▸ Exercise instructions:
Go to the line with "Actualités Récentes" in the entries below and write out every line from there through the line with "มิถุนายน 3, 2020", exactly and without pictures.

Collected data:
###
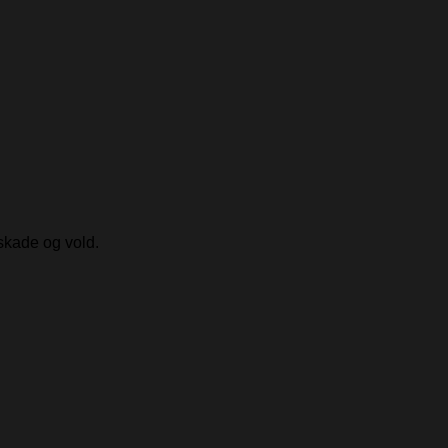
skade og vold.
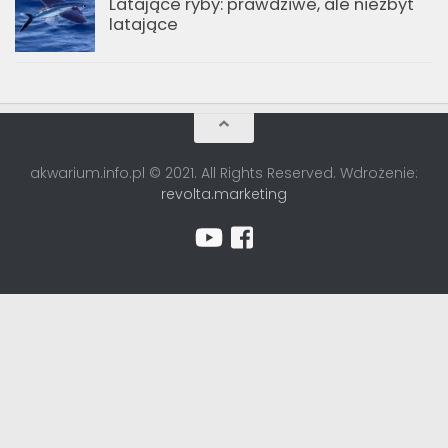
Latające ryby: prawdziwe, ale niezbyt
latające
akwarium.info.pl © 2021. All Rights Reserved. Wdrożenie:
revolta.marketing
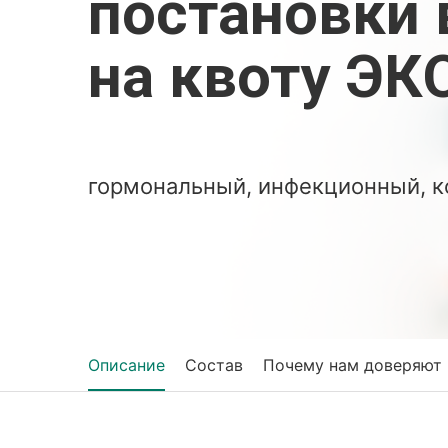
постановки 
на квоту ЭК
гормональный, инфекционный, к
Описание
Состав
Почему нам доверяют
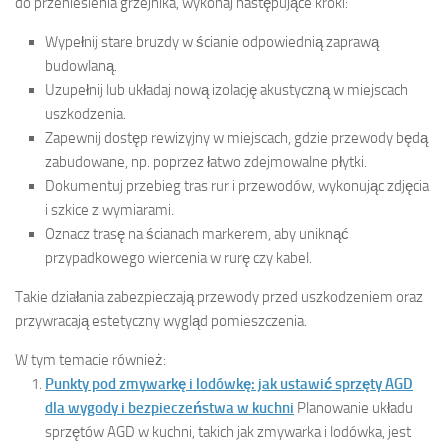
do przeniesienia grzejnika, wykonaj następujące kroki:
Wypełnij stare bruzdy w ścianie odpowiednią zaprawą
budowlaną.
Uzupełnij lub układaj nową izolację akustyczną w miejscach
uszkodzenia.
Zapewnij dostęp rewizyjny w miejscach, gdzie przewody będą
zabudowane, np. poprzez łatwo zdejmowalne płytki.
Dokumentuj przebieg tras rur i przewodów, wykonując zdjęcia
i szkice z wymiarami.
Oznacz trasę na ścianach markerem, aby uniknąć
przypadkowego wiercenia w rurę czy kabel.
Takie działania zabezpieczają przewody przed uszkodzeniem oraz
przywracają estetyczny wygląd pomieszczenia.
W tym temacie również:
Punkty pod zmywarkę i lodówkę: jak ustawić sprzęty AGD
dla wygody i bezpieczeństwa w kuchni
Planowanie układu
sprzętów AGD w kuchni, takich jak zmywarka i lodówka, jest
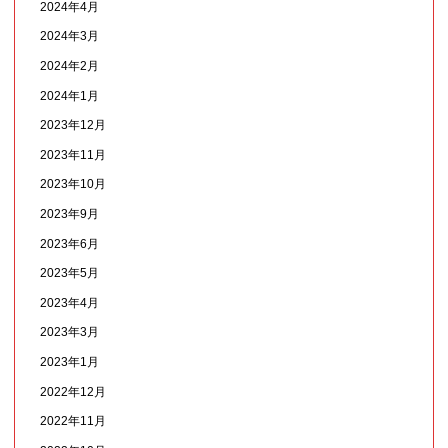
2024年4月
2024年3月
2024年2月
2024年1月
2023年12月
2023年11月
2023年10月
2023年9月
2023年6月
2023年5月
2023年4月
2023年3月
2023年1月
2022年12月
2022年11月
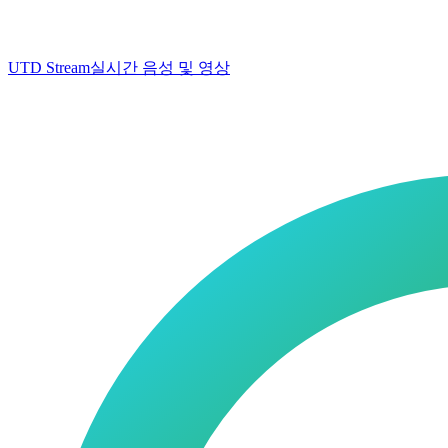
UTD Stream
실시간 음성 및 영상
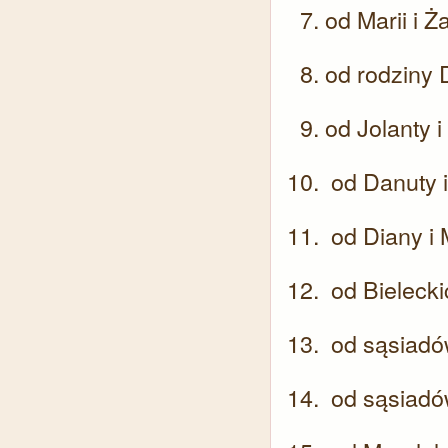
od Marii i 
od rodziny
od Jolanty 
od Danuty 
od Diany i
od Bieleck
od sąsiadó
od sąsiad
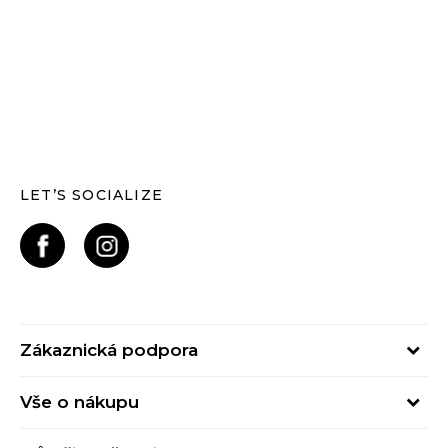
LET’S SOCIALIZE
Zákaznická podpora
Pondělí – Pátek
Vše o nákupu
od 09:00 do 17:00
Nejčastější dotazy
online@buzzsneakers.cz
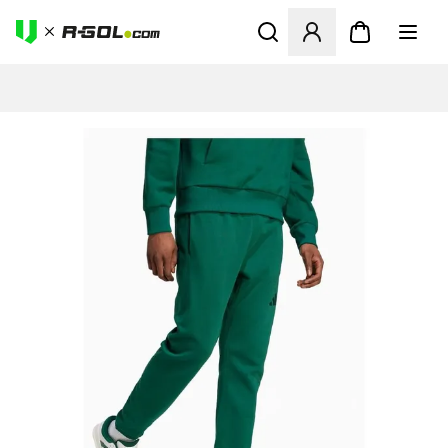
Megnyit egy modált a bejele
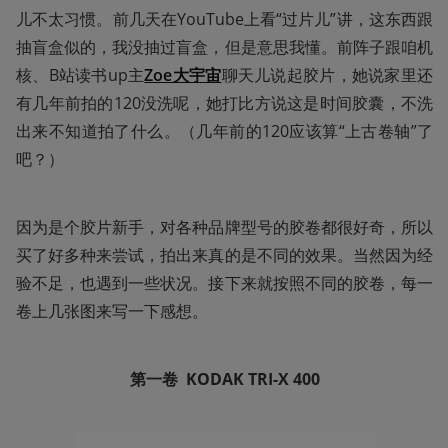
儿不太习惯。前几天在YouTube上看“过片儿”讲，这东西跟
抽盲盒似的，我没抽过盲盒，但是意思我懂。前阵子跟咱机
核、B站读书up主
Zoe大宇宙
聊天儿说起胶片，她说家里还
有几年前拍的120没洗呢，她打比方说这是时间胶囊，不洗
出来不知道拍了什么。（几年前的120应该算“上古卷轴”了
吧？）
因为是个胶片新手，对各种品牌型号的胶卷都很好奇，所以
买了好多种来尝试，拍出来真的是不同的效果。当然因为经
验不足，也遇到一些状况。接下来就按照不同的胶卷，每一
卷上几张图来写一下感想。
第一卷  KODAK TRI-X 400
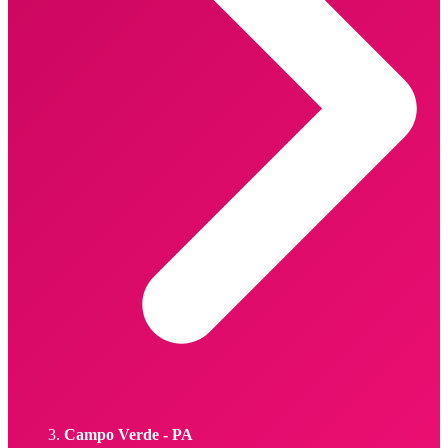
Campo Verde - PA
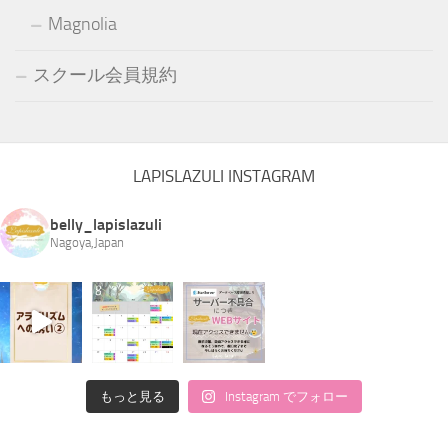
Magnolia
スクール会員規約
LAPISLAZULI INSTAGRAM
belly_lapislazuli
Nagoya,Japan
もっと見る
Instagram でフォロー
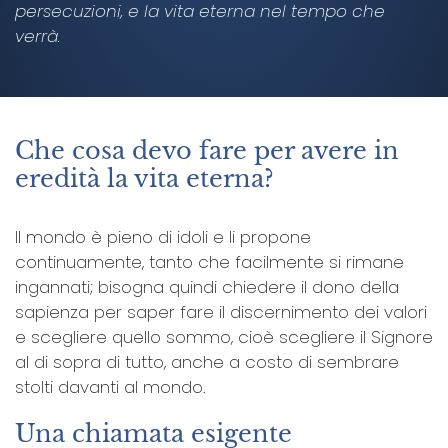
persecuzioni, e la vita eterna nel tempo che
verrà.
Che cosa devo fare per avere in
eredità la vita eterna?
Il mondo è pieno di idoli e li propone
continuamente, tanto che facilmente si rimane
ingannati; bisogna quindi chiedere il dono della
sapienza per saper fare il discernimento dei valori
e scegliere quello sommo, cioè scegliere il Signore
al di sopra di tutto, anche a costo di sembrare
stolti davanti al mondo.
Una chiamata esigente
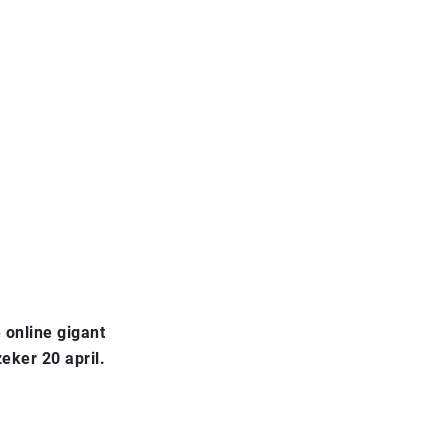
 online gigant
zeker 20 april.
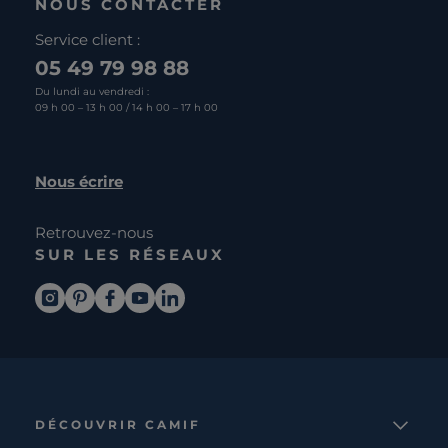
NOUS CONTACTER
Service client :
05 49 79 98 88
Du lundi au vendredi :
09 h 00 – 13 h 00 / 14 h 00 – 17 h 00
Nous écrire
Retrouvez-nous
SUR LES RÉSEAUX
DÉCOUVRIR CAMIF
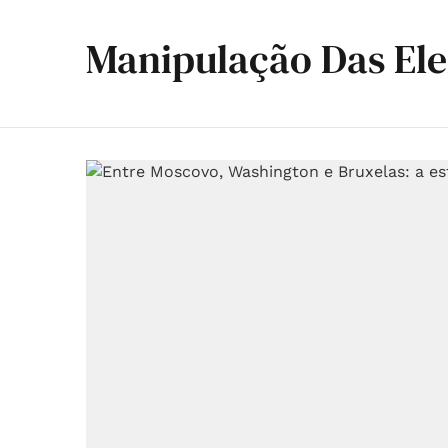
Manipulação Das Ele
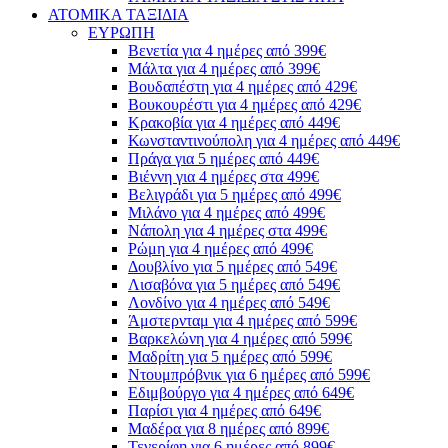
ΑΤΟΜΙΚΑ ΤΑΞΙΔΙΑ
ΕΥΡΩΠΗ
Βενετία για 4 ημέρες από 399€
Μάλτα για 4 ημέρες από 399€
Βουδαπέστη για 4 ημέρες από 429€
Βουκουρέστι για 4 ημέρες από 429€
Κρακοβία για 4 ημέρες από 449€
Κωνσταντινούπολη για 4 ημέρες από 449€
Πράγα για 5 ημέρες από 449€
Βιέννη για 4 ημέρες στα 499€
Βελιγράδι για 5 ημέρες από 499€
Μιλάνο για 4 ημέρες από 499€
Νάπολη για 4 ημέρες στα 499€
Ρώμη για 4 ημέρες από 499€
Δουβλίνο για 5 ημέρες από 549€
Λισαβόνα για 5 ημέρες από 549€
Λονδίνο για 4 ημέρες από 549€
Άμστερνταμ για 4 ημέρες από 599€
Βαρκελώνη για 4 ημέρες από 599€
Μαδρίτη για 5 ημέρες από 599€
Ντουμπρόβνικ για 6 ημέρες από 599€
Εδιμβούργο για 4 ημέρες από 649€
Παρίσι για 4 ημέρες από 649€
Μαδέρα για 8 ημέρες από 899€
Τενερίφη για 6 ημέρες από 899€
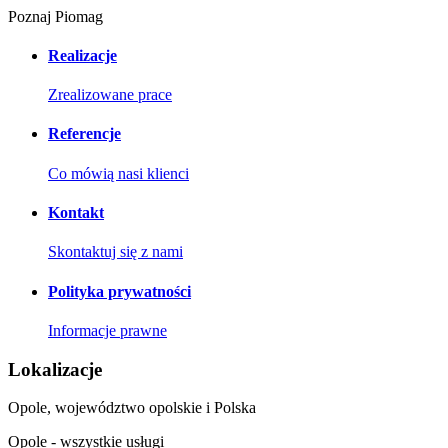
Poznaj Piomag
Realizacje
Zrealizowane prace
Referencje
Co mówią nasi klienci
Kontakt
Skontaktuj się z nami
Polityka prywatności
Informacje prawne
Lokalizacje
Opole, województwo opolskie i Polska
Opole - wszystkie usługi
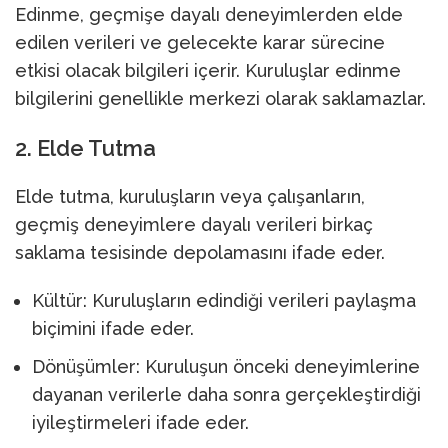
Edinme, geçmişe dayalı deneyimlerden elde
edilen verileri ve gelecekte karar sürecine
etkisi olacak bilgileri içerir. Kuruluşlar edinme
bilgilerini genellikle merkezi olarak saklamazlar.
2. Elde Tutma
Elde tutma, kuruluşların veya çalışanların,
geçmiş deneyimlere dayalı verileri birkaç
saklama tesisinde depolamasını ifade eder.
Kültür: Kuruluşların edindiği verileri paylaşma
biçimini ifade eder.
Dönüşümler: Kuruluşun önceki deneyimlerine
dayanan verilerle daha sonra gerçekleştirdiği
iyileştirmeleri ifade eder.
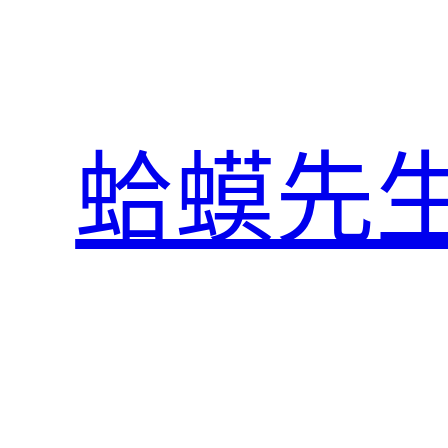
跳
至
主
要
內
蛤蟆先
容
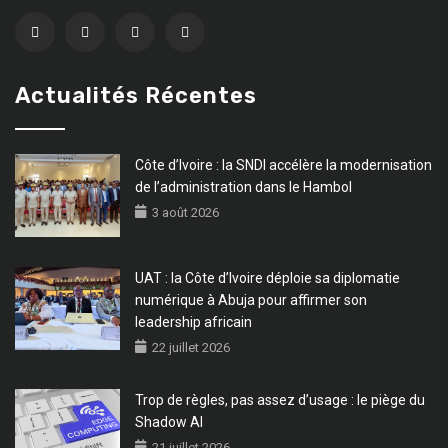
Actualités Récentes
Côte d’Ivoire : la SNDI accélère la modernisation
de l’administration dans le Hambol
3 août 2026
UAT : la Côte d’Ivoire déploie sa diplomatie
numérique à Abuja pour affirmer son
leadership africain
22 juillet 2026
Trop de règles, pas assez d’usage : le piège du
Shadow AI
21 juillet 2026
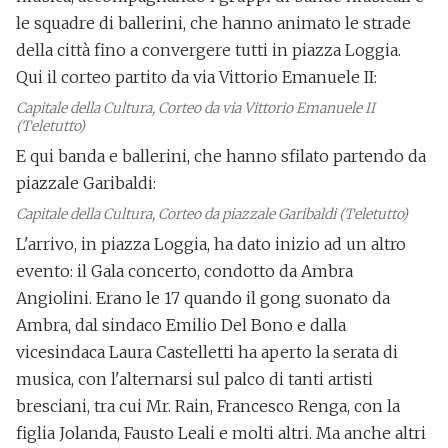
le squadre di ballerini, che hanno animato le strade
della città
fino a convergere tutti in piazza Loggia
.
Qui il corteo partito
da via Vittorio Emanuele II
:
Capitale della Cultura, Corteo da via Vittorio Emanuele II
(Teletutto)
E qui banda e ballerini, che hanno sfilato partendo
da
piazzale Garibaldi
:
Capitale della Cultura, Corteo da piazzale Garibaldi (Teletutto)
L'arrivo, in piazza Loggia, ha dato inizio ad un altro
evento:
il Gala concerto
, condotto da
Ambra
Angiolini
. Erano le 17 quando il gong suonato da
Ambra, dal sindaco Emilio Del Bono e dalla
vicesindaca Laura Castelletti ha aperto la serata di
musica, con l'alternarsi sul palco di tanti artisti
bresciani, tra cui
Mr. Rain, Francesco Renga, con la
figlia Jolanda, Fausto Leali
e molti altri. Ma anche altri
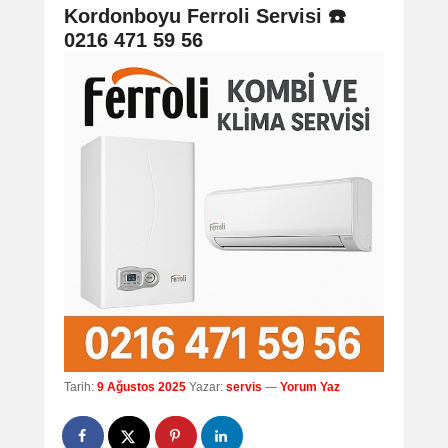
navigation
Kordonboyu Ferroli Servisi ☎️
0216 471 59 56
Tarih:
9 Ağustos 2025
Yazar:
servis
—
Yorum Yaz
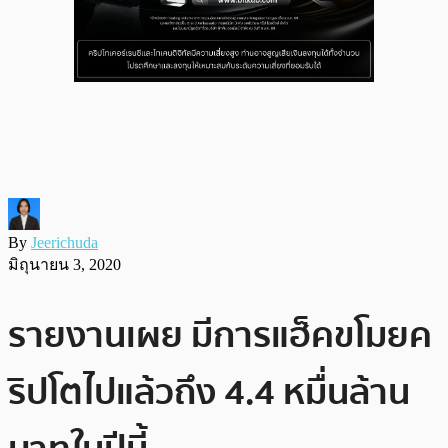
By
Jeerichuda
มิถุนายน 3, 2020
รายงานเผย มีการแฮ็คขโมยค
ริปโตไปแล้วถึง 4.4 หมื่นล้าน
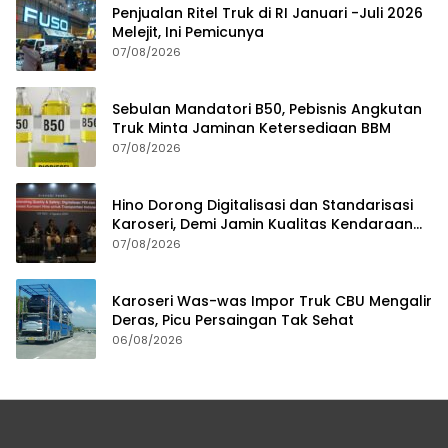
Penjualan Ritel Truk di RI Januari -Juli 2026
Melejit, Ini Pemicunya
07/08/2026
Sebulan Mandatori B50, Pebisnis Angkutan
Truk Minta Jaminan Ketersediaan BBM
07/08/2026
Hino Dorong Digitalisasi dan Standarisasi
Karoseri, Demi Jamin Kualitas Kendaraan
Pelanggan
07/08/2026
Karoseri Was-was Impor Truk CBU Mengalir
Deras, Picu Persaingan Tak Sehat
06/08/2026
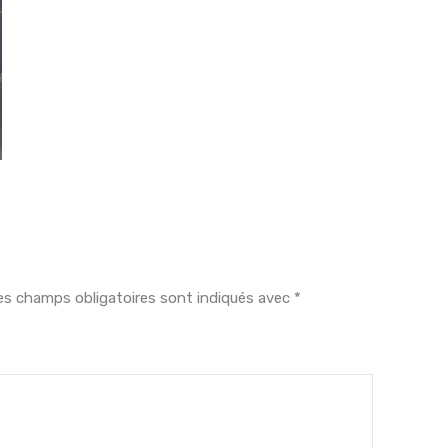
es champs obligatoires sont indiqués avec
*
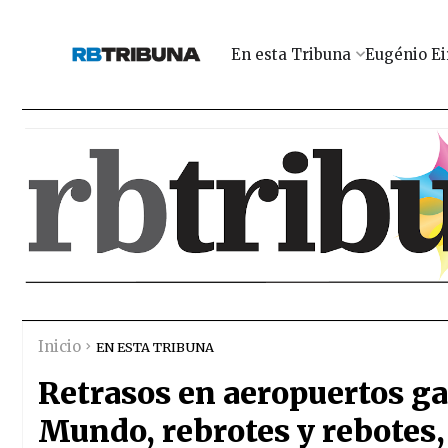
En esta Tribuna
Eugénio Ei
Inicio
EN ESTA TRIBUNA
Retrasos en aeropuertos gal
Mundo, rebrotes y rebotes,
###
▸ Finished task:
Actualités Récentes
Côte d’Ivoire : la SNDI accélère la modernisation
de l’administration dans le Hambol
3 août 2026
UAT : la Côte d’Ivoire déploie sa diplomatie
numérique à Abuja pour affirmer son
leadership africain
22 juillet 2026
Trop de règles, pas assez d’usage : le piège du
Shadow AI
21 juillet 2026
le squadre di ballerini, che hanno animato le strade
della città
fino a convergere tutti in piazza Loggia
.
Qui il corteo partito
da via Vittorio Emanuele II
:
Capitale della Cultura, Corteo da via Vittorio Emanuele II
(Teletutto)
E qui banda e ballerini, che hanno sfilato partendo
da
piazzale Garibaldi
:
Capitale della Cultura, Corteo da piazzale Garibaldi (Teletutto)
L'arrivo, in piazza Loggia, ha dato inizio ad un altro
evento:
il Gala concerto
, condotto da
Ambra
Angiolini
. Erano le 17 quando il gong suonato da
Ambra, dal sindaco Emilio Del Bono e dalla
vicesindaca Laura Castelletti ha aperto la serata di
musica, con l'alternarsi sul palco di tanti artisti
bresciani, tra cui
Mr. Rain, Francesco Renga, con la
figlia Jolanda, Fausto Leali
e molti altri. Ma anche altri
navigation
Kordonboyu Ferroli Servisi ☎️
0216 471 59 56
Tarih:
9 Ağustos 2025
Yazar:
servis
—
Yorum Yaz
By
Jeerichuda
มิถุนายน 3, 2020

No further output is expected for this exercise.